Arctic sea ice melt pond fractal dimension - explained

As Arctic sea ice starts to melt in the summer, pools of melt water quickly form on its surface, significantly changing its albedo, and impacting its subsequent evolution. These melt ponds often form complex geometric shapes. One characteristic of their shape, the fractal dimension of the pond boundaries, D, when plotted as a function of pond size, has been shown to transition between the two fundamental limits of D $=$ 1 and D $=$ 2 at some critical pond size. Here, we provide an explanation for this behavior. First, using aerial photographs, we show how this fractal transition curve changes with time, and show that there is a qualitative difference in the pond shape as ice transitions from impermeable to permeable.

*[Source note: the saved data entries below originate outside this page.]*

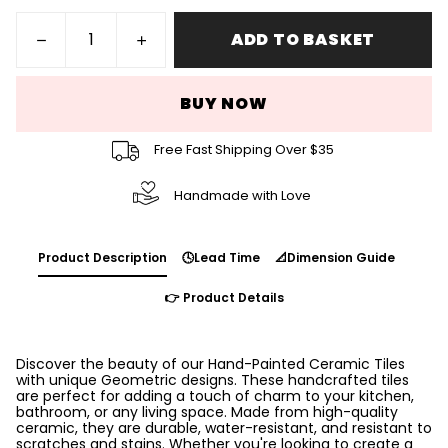
ADD TO BASKET
BUY NOW
Free Fast Shipping Over $35
Handmade with Love
Product Description
🕓Lead Time
📐Dimension Guide
👉 Product Details
Discover the beauty of our Hand-Painted Ceramic Tiles
with unique Geometric designs. These handcrafted tiles
are perfect for adding a touch of charm to your kitchen,
bathroom, or any living space. Made from high-quality
ceramic, they are durable, water-resistant, and resistant to
scratches and stains. Whether you're looking to create a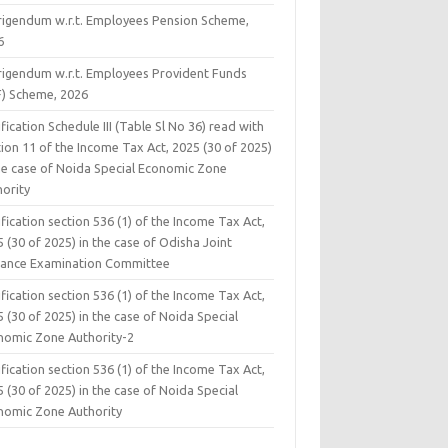
rigendum w.r.t. Employees Pension Scheme,
6
rigendum w.r.t. Employees Provident Funds
F) Scheme, 2026
fication Schedule III (Table Sl No 36) read with
ion 11 of the Income Tax Act, 2025 (30 of 2025)
the case of Noida Special Economic Zone
hority
fication section 536 (1) of the Income Tax Act,
 (30 of 2025) in the case of Odisha Joint
rance Examination Committee
fication section 536 (1) of the Income Tax Act,
 (30 of 2025) in the case of Noida Special
nomic Zone Authority-2
fication section 536 (1) of the Income Tax Act,
 (30 of 2025) in the case of Noida Special
nomic Zone Authority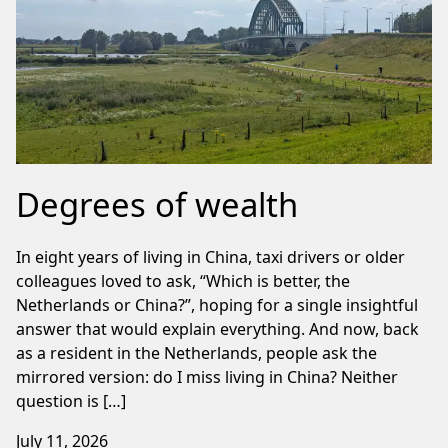
Degrees of wealth
In eight years of living in China, taxi drivers or older
colleagues loved to ask, “Which is better, the
Netherlands or China?”, hoping for a single insightful
answer that would explain everything. And now, back
as a resident in the Netherlands, people ask the
mirrored version: do I miss living in China? Neither
question is […]
July 11, 2026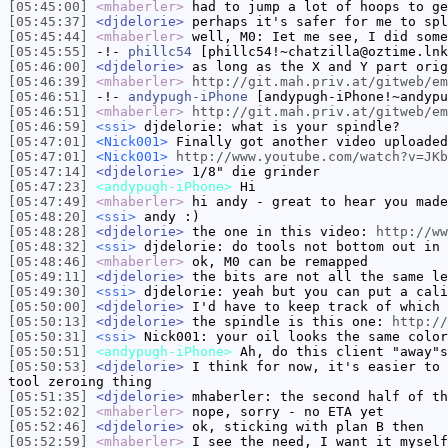
[05:45:00]
<mhaberler>
had to jump a lot of hoops to ge
[05:45:37]
<djdelorie>
perhaps it's safer for me to spl
[05:45:44]
<mhaberler>
well, M0: Iet me see, I did some
[05:45:55]
-!-
phillc54
[phillc54!~chatzilla@oztime.lnk
[05:46:00]
<djdelorie>
as long as the X and Y part orig
[05:46:39]
<mhaberler>
http://git.mah.priv.at/gitweb/em
[05:46:51]
-!-
andypugh-iPhone
[andypugh-iPhone!~andypu
[05:46:51]
<mhaberler>
http://git.mah.priv.at/gitweb/em
[05:46:59]
<ssi>
djdelorie: what is your spindle?
[05:47:01]
<Nick001>
Finally got another video uploaded
[05:47:01]
<Nick001>
http://www.youtube.com/watch?v=JKb
[05:47:14]
<djdelorie>
1/8" die grinder
[05:47:23]
<andypugh-iPhone>
Hi
[05:47:49]
<mhaberler>
hi andy - great to hear you made
[05:48:20]
<ssi>
andy :)
[05:48:28]
<djdelorie>
the one in this video:
http://ww
[05:48:32]
<ssi>
djdelorie: do tools not bottom out in 
[05:48:46]
<mhaberler>
ok, M0 can be remapped
[05:49:11]
<djdelorie>
the bits are not all the same le
[05:49:30]
<ssi>
djdelorie: yeah but you can put a cali
[05:50:00]
<djdelorie>
I'd have to keep track of which 
[05:50:13]
<djdelorie>
the spindle is this one:
http://
[05:50:31]
<ssi>
Nick001: your oil looks the same color
[05:50:51]
<andypugh-iPhone>
Ah, do this client "away"s
[05:50:53]
<djdelorie>
I think for now, it's easier to 
tool zeroing thing
[05:51:35]
<djdelorie>
mhaberler: the second half of th
[05:52:02]
<mhaberler>
nope, sorry - no ETA yet
[05:52:46]
<djdelorie>
ok, sticking with plan B then
[05:52:59]
<mhaberler>
I see the need, I want it myself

Namely, while ice is impermeable, maximum fractal dimension is less than 2, whereas after it becomes permeable, maximum fractal dimension becomes very close to 2. We then show how the fractal dimension of a collection of overlapping circles placed randomly on a plane also transitions from D $=$ 1 to D $=$ 2 at a size equal to the average size of a single circle. We, therefore, conclude that this transition is a simple geometric consequence of regular shapes connecting. The one physical parameter that can be extracted from the fractal transition curve is the length scale at which transition occurs. We provide a possible explanation for this length scale by noting that the flexural wavelength of the ice poses a fundamental limit on the size of melt ponds on permeable ice. If this is true, melt ponds could be used as a proxy for ice thickness.